- **Work item**: Below are some records; find each line that carries the word "Вакансия" and copy it.
━━━ Information supplied
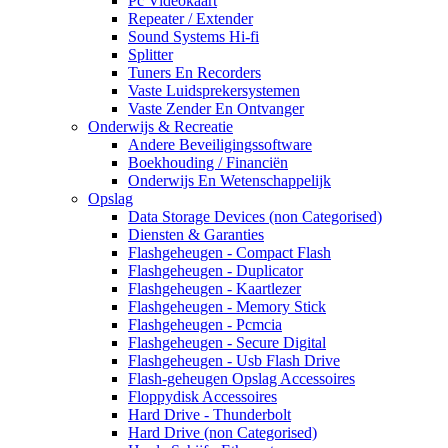
Pc Videokaart
Repeater / Extender
Sound Systems Hi-fi
Splitter
Tuners En Recorders
Vaste Luidsprekersystemen
Vaste Zender En Ontvanger
Onderwijs & Recreatie
Andere Beveiligingssoftware
Boekhouding / Financiën
Onderwijs En Wetenschappelijk
Opslag
Data Storage Devices (non Categorised)
Diensten & Garanties
Flashgeheugen - Compact Flash
Flashgeheugen - Duplicator
Flashgeheugen - Kaartlezer
Flashgeheugen - Memory Stick
Flashgeheugen - Pcmcia
Flashgeheugen - Secure Digital
Flashgeheugen - Usb Flash Drive
Flash-geheugen Opslag Accessoires
Floppydisk Accessoires
Hard Drive - Thunderbolt
Hard Drive (non Categorised)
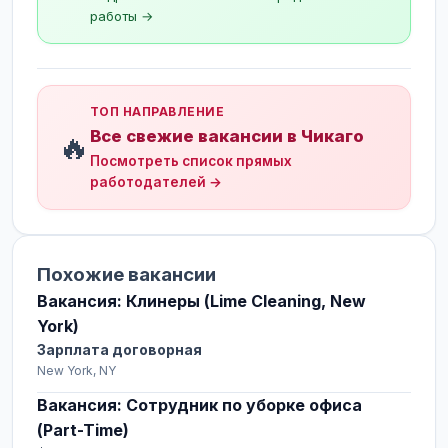
работы →
ТОП НАПРАВЛЕНИЕ
Все свежие вакансии в Чикаго
🔥
Посмотреть список прямых
работодателей →
Похожие вакансии
Вакансия: Клинеры (Lime Cleaning, New
York)
Зарплата договорная
New York, NY
Вакансия: Сотрудник по уборке офиса
(Part-Time)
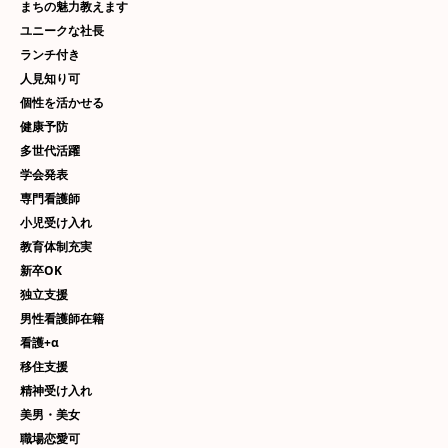
まちの魅力教えます
ユニークな社長
ランチ付き
人見知り可
個性を活かせる
健康予防
多世代活躍
学会発表
専門看護師
小児受け入れ
教育体制充実
新卒OK
独立支援
男性看護師在籍
看護+α
移住支援
精神受け入れ
美男・美女
職場恋愛可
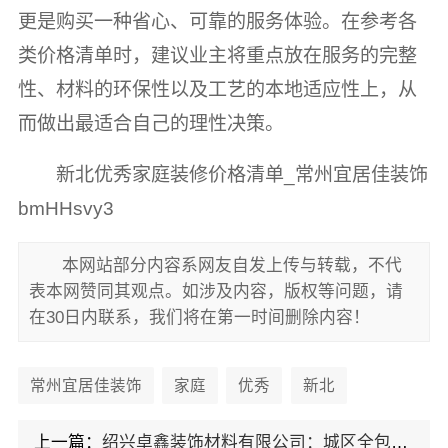
更是购买一种省心、可靠的服务体验。在参考各
类价格清单时，建议业主将重点放在服务的完整
性、材料的环保性以及工艺的本地适应性上，从
而做出最适合自己的理性决策。
新北优秀家庭装修价格清单_常州宜居佳装饰
bmHHsvy3
本网站部分内容系网友自发上传与转载，不代
表本网赞同其观点。如涉及内容，版权等问题，请
在30日内联系，我们将在第一时间删除内容！
常州宜居佳装饰
家庭
优秀
新北
上一篇：
绍兴卓鑫装饰材料有限公司：城区全包详细报价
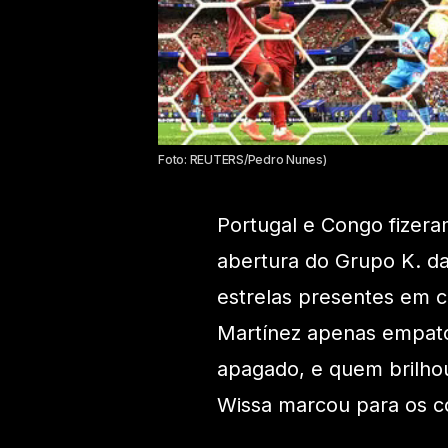
Foto: REUTERS/Pedro Nunes)
Portugal e Congo fizera
abertura do Grupo K. 
estrelas presentes em 
Martínez apenas empato
apagado, e quem brilhou
Wissa marcou para os co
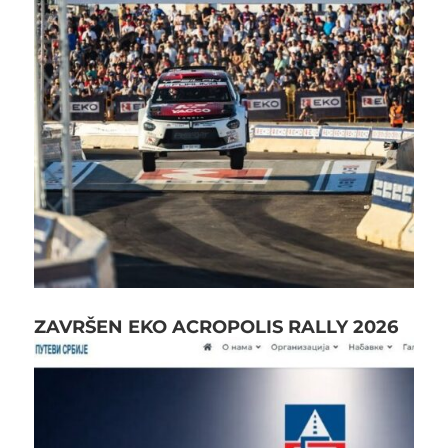
ZAVRŠEN EKO ACROPOLIS RALLY 2026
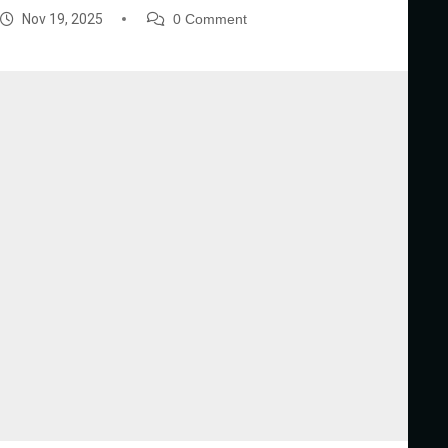
Nov 19, 2025
0 Comment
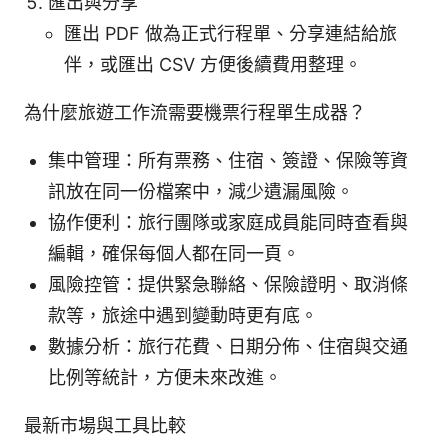
匯出與分享
匯出 PDF 做為正式行程單、分享連結給旅
伴，或匯出 CSV 方便後續費用整理。
為什麼旅遊工作流需要機票行程單生成器？
集中管理：所有票務、住宿、簽證、保險等資
訊放在同一份檔案中，減少遺漏風險。
協作便利：旅行團隊或家庭成員能同時查看與
編輯，確保每個人都在同一頁。
風險控管：提供緊急聯絡、保險證明、取消條
款等，旅途中遇到變動時更有底。
數據分析：旅行花費、日期分佈、住宿與交通
比例等統計，方便未來改進。
最新市場與工具比較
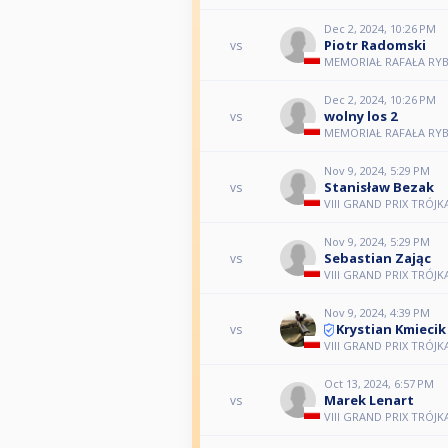
Dec 2, 2024, 10:26 PM
Piotr Radomski
vs
MEMORIAŁ RAFAŁA RYBKI
Dec 2, 2024, 10:26 PM
wolny los 2
vs
MEMORIAŁ RAFAŁA RYBKI
Nov 9, 2024, 5:29 PM
Stanisław Bezak
vs
VIII GRAND PRIX TRÓJK
Nov 9, 2024, 5:29 PM
Sebastian Zając
vs
VIII GRAND PRIX TRÓJK
Nov 9, 2024, 4:39 PM
Krystian Kmiecik
vs
VIII GRAND PRIX TRÓJK
Oct 13, 2024, 6:57 PM
Marek Lenart
vs
VIII GRAND PRIX TRÓJK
━━━━━━
- **Worked solution**:
Вакансия: Клинеры (Lime Cleaning, New
Вакансия: Сотрудник по уборке офиса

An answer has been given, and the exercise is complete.